Pemerintah melalui Kementerian Agraria dan Tata Ruang (ATR)/Badan Pertanahan Nasional (BPN) yang kala itu dipimpin Sofyan Djalil pernah menyerahkan HGB kepada Suku Bajo pada 2022, silam. Setahun kemudian, Menteri ATR/Kepala BPN Hadi Tjahjanto menyerahkan HGB kepada Suku Bajo yang menghuni Kepulauan Wakatobi, Sulawesi Tenggara (Sultra).
Kepemilikan HGB (Hak Guna Bangunan) di perairan pesisir tersebut dianggap hal yang lumrah.
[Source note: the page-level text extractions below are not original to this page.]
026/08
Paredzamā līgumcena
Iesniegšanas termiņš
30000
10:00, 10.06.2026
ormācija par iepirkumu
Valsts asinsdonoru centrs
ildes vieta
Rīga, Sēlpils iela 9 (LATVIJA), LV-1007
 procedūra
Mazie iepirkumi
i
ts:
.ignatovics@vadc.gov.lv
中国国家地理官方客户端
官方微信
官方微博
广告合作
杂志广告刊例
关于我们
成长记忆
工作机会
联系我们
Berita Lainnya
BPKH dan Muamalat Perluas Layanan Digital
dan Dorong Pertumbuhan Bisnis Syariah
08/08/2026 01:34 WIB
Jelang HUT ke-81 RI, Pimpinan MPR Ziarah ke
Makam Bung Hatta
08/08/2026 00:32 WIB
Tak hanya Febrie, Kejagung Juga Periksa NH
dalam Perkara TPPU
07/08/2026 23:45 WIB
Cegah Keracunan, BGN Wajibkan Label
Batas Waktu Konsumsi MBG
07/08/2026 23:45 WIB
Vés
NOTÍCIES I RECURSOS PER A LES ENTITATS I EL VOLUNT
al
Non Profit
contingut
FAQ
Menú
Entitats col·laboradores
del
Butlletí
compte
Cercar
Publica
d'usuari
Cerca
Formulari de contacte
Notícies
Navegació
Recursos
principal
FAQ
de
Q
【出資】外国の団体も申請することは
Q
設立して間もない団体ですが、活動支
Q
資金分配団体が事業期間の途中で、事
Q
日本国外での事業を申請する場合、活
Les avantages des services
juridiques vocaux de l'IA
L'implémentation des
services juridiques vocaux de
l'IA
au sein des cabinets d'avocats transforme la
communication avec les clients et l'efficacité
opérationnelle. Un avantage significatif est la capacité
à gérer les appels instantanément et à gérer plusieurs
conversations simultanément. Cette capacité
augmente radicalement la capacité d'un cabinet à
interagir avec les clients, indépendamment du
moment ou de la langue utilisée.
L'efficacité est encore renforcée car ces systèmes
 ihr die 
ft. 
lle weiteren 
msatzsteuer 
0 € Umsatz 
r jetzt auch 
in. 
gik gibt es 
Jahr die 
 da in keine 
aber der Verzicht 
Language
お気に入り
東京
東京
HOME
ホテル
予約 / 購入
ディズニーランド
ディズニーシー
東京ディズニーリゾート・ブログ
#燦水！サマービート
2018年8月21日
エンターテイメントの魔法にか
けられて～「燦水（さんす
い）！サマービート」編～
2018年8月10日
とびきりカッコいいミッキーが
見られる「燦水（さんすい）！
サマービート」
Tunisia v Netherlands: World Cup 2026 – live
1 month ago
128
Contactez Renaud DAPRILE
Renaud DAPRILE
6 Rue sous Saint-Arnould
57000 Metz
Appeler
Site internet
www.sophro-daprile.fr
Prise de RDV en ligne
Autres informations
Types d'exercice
Guru Besar Hukum Agraria Universitas Gadjah Mada (UGM), Maria Suwardjono menyebut hal tersebut telah diatur dalam Undang-undang No 5 Tahun 1960 tentang Pokok-pokok Agraria (UU PA).
"Jadi kalau sekarang kita mempertanyakan hak atas tanah di wilayah perairan pesisir, itu sebetulnya sudah lama sekali. Dalam Pasal 1 UU PA sudah membuka peluang itu," kata Maria dikutip Jumat (6/2/2025).
Sejumlah suku di Indonesia, kata dia, banyak yang membangun rumah di lahan di atas perairan di pesisisr. Salah satunya Suku Bajo yang bermukim secara terapung di Teluk Tomini, Sulawesi Tengah (Sulteng).
"Ingat semboyan nenek moyangku adalah pelaut. Banyak sekali suku-suku asli yang rumahnya terapung. Termasuk Suku Laut dan Suku Barok di Kepulauan Riau. Atau HGB untuk suku Kampung Laut yang hidup di perairan Batam. Mereka punya hak atas lahan yang ditempatinya. Jadi, hak lahan di perairan pesisir itu memang bukan hal baru," terang Prof Maria.